A Different Pond
- Cover of the picture book
- Author: Bao Phi
- Illustrator: Thi Bui
- Language: English
- Genre: Children's
- Publisher: Capstone Publishers
- Publication date: August 1, 2017
- Publication place: United States
- Website: Capstone Page

= A Different Pond =

2017 picture book by Bao Phi and illustrated by Thi Bui

A Different Pond is a 2017 children's picture book by Bao Phi, illustrated by Thi Bui. The book tells the story of a boy and his father going fishing. Phi created the book because of his desire to have books about people like himself to read to his daughter. Bui's detailed illustrations allowed Phi to remove elements of the prose. Bui, who had never illustrated a traditional picture book before, won praise for her use of colors and was recognized with a 2018 Caldecott Honor. The book received positive reviews and appeared on best of 2017 book lists.

== Plot ==
A boy goes fishing early one Saturday morning with his father, who immigrated to the United States after the Vietnam War. The family depends on catching food to have enough to eat. After they catch a fish, the two return home so that the boy's father can go to work. The boy knows that that night for dinner they will eat the fish they've caught.

== Background ==
Author Bao Phi had wanted more diverse books to read to his daughter. He decided to adapt an unpublished poem of his into a children's picture book because he thought that there were few picture books that deal directly with the struggles of Southeast Asian refugees in America. Following a blog post he wrote about another one its titles, Capstone Publishers reached out to Phi to ask him to submit a children's book; he then shared with them the "script" to A Different Pond.

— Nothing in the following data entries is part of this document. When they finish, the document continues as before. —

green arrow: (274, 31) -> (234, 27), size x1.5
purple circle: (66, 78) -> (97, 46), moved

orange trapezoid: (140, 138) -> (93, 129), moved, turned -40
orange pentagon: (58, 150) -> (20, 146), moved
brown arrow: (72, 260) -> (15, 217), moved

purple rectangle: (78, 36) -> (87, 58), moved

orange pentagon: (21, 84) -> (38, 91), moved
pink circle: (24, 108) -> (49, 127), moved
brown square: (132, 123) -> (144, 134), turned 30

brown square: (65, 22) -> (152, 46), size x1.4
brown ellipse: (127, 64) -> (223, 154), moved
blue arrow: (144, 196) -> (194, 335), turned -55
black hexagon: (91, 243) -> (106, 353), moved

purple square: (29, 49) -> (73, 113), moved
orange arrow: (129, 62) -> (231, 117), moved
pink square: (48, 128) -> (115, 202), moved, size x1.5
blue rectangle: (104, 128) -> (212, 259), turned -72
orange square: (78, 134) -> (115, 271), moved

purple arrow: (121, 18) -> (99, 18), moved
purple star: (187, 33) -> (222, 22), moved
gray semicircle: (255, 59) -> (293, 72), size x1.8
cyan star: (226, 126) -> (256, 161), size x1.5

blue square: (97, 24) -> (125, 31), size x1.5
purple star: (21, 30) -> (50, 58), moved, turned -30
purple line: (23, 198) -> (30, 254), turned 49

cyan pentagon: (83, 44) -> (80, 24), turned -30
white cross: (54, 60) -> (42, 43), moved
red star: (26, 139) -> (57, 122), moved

After seeing Thi Bui's illustrations, Phi was struck by their beauty and power and decided to remove some of the writing, thinking that the pictures served to describe what he was feeling. Bui was excited to illustrate the book because the similarity between Bui and Phi allowed her to tap into her own immigrant experience.

She also asked Phi for details of his childhood so she could capture them in her illustrations. She was inspired by Maurice Sendak's In the Night Kitchen. Bui had never drawn for a picture book before, nor had she drawn in full color before, and was struck by having to draw at a level of detail unlike her graphic novels, though she was relieved by its brevity as compared to her 300-page memoir. To overcome this she digitally experimented with colors and textures.

The book was published on August 1, 2017, by Capstone.

== Writing and illustrations ==
While the story is about a specific Southeast Asian family it also contains more universal elements. The background of the family being refugees due to the Vietnam War, which the father is unable to speak about, is a powerful force in the story, although refugee status is not explicitly stated. The family's poverty is also a major feature. These are referenced through things such as a bologna sandwich the father and son eat while fishing, and the boy's wondering why they need to catch fish to eat when his father works two jobs. The father acts as an excellent parent, working to make life better for his son while also mentoring, guiding, and providing a loving home for him, which helps him mature and grow.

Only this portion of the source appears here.